Grant Shapps ‘sitting on hands’ amid prepayment meter scandal, says Labour

a householder inserts a prepayment credit card into a meter
Grant Shapps asked energy suppliers to install prepayment meters only as a last resort in late January, but he stopped short of a ban on forced installations. Photograph: Reuters

Labour has accused the business secretary, Grant Shapps, of allowing thousands more people to be forced on to prepayment meters by “sitting on his hands”, after it emerged more than 30,000 entry warrants were awarded in January.

Ministry of Justice figures have shown 32,790 warrants were issued last month despite calls from MPs in the Guardian in mid-December for suppliers to halt installations to prevent vulnerable households being forced to go without heat and power.
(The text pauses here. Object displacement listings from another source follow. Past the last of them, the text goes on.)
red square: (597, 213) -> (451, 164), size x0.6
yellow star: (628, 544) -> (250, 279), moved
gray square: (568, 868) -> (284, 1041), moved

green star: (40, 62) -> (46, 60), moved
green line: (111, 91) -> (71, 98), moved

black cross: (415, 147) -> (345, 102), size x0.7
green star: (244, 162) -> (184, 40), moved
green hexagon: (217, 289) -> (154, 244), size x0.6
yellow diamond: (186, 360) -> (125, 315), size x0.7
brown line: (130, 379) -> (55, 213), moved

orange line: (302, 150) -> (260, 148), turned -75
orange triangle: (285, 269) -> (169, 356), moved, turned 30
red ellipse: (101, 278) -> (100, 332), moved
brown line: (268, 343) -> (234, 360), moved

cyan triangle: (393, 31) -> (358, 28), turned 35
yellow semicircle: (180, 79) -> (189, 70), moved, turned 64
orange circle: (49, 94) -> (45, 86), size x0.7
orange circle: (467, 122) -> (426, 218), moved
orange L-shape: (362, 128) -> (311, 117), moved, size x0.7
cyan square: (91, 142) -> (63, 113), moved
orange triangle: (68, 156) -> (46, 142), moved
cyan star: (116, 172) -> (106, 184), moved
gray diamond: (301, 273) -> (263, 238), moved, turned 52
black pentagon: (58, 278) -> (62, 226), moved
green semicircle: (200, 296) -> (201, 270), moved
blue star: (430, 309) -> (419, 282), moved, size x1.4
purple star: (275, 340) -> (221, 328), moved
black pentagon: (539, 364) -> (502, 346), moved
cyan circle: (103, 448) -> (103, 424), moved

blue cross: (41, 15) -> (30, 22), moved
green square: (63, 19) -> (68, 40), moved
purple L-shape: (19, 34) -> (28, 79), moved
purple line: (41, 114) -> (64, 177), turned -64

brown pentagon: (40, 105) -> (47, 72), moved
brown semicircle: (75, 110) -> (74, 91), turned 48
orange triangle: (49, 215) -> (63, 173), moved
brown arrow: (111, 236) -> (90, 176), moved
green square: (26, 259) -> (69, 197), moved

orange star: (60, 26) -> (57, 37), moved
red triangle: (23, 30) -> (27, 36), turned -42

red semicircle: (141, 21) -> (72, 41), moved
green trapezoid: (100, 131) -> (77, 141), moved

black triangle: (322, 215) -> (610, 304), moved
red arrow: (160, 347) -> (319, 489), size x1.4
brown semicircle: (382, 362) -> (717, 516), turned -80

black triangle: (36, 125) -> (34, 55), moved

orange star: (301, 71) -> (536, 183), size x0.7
Labour then called for a ban on forced installations in mid-January after estimates that 3.2 million people on prepay meters were left with cold and dark homes last year as they ran out of credit. Magistrates have been signing off warrants en masse.

Energy suppliers can move customers who fall behind on their energy bills on to more expensive prepayment meters but should ensure that vulnerable customers are not forcibly moved.

Shapps wrote to energy suppliers late last month urging them to only install meters as a last resort, but stopped short of ensuring an outright ban on forced installations.

The MoJ figures show that, in the week after Shapps’ letter and before a subsequent order to halt installations by Ofgem, 6,360 warrants requested by energy suppliers were granted.

Suppliers abruptly stopped the practice of forced installations this week after demands by Shapps and Ofgem. The regulator acted after the Times revealed that a debt agent working for British Gas ignored customers’ vulnerabilities to break into homes and fit meters.

On Sunday, Grant Shapps accused Ofgem of “having the wool pulled over their eyes” by energy company bosses. He has given companies a deadline of Tuesday to report back on what action they will take to help customers who may have had prepayment meters wrongfully installed in their homes – including compensation.

Labour shadow climate change secretary, Ed Miliband, said: “Grant Shapps is the do-nothing business secretary, who has sat on his hands in the face of the scandal of forced installation of prepayment meters, and simultaneously waves through energy companies making record profits at the expense of the British people.

“Thousands more families have had warrants issued for the forced installation of prepayment meters since Grant Shapps refused to act weeks ago.

“Now, even after the scandal at British Gas and the millions disconnected by the back door, he still won’t adopt Labour’s call for a total and ongoing ban on the forced installation of prepayment meters until there is wholesale reform of a discredited, rotten and callous system.”

Ofgem has said that enforcing an outright ban on forced installations would require a change in the law.

The watchdog is examining how to remove the cost-difference between prepay customers and those on direct debits, and considering how a social tariff to support low-income households could be introduced.

A spokesperson for the Department for Business, Energy and Industrial Strategy denied Shapps had not moved quickly enough and said “the business secretary has today asked suppliers to urgently write to him on what action they plan to take where they have wrongfully installed prepayment meters in the homes of vulnerable customers. He has also told the industry regulator, Ofgem, to toughen up on energy suppliers and investigate the customers’ experience of how their supplier is performing.

“This follows the launch last month of a wider crackdown on the mistreatment of vulnerable customers, where he called on suppliers to voluntarily stop the practice of forced prepayment switching as the answer to households struggling to pay bills and make greater effort to help the most vulnerable.”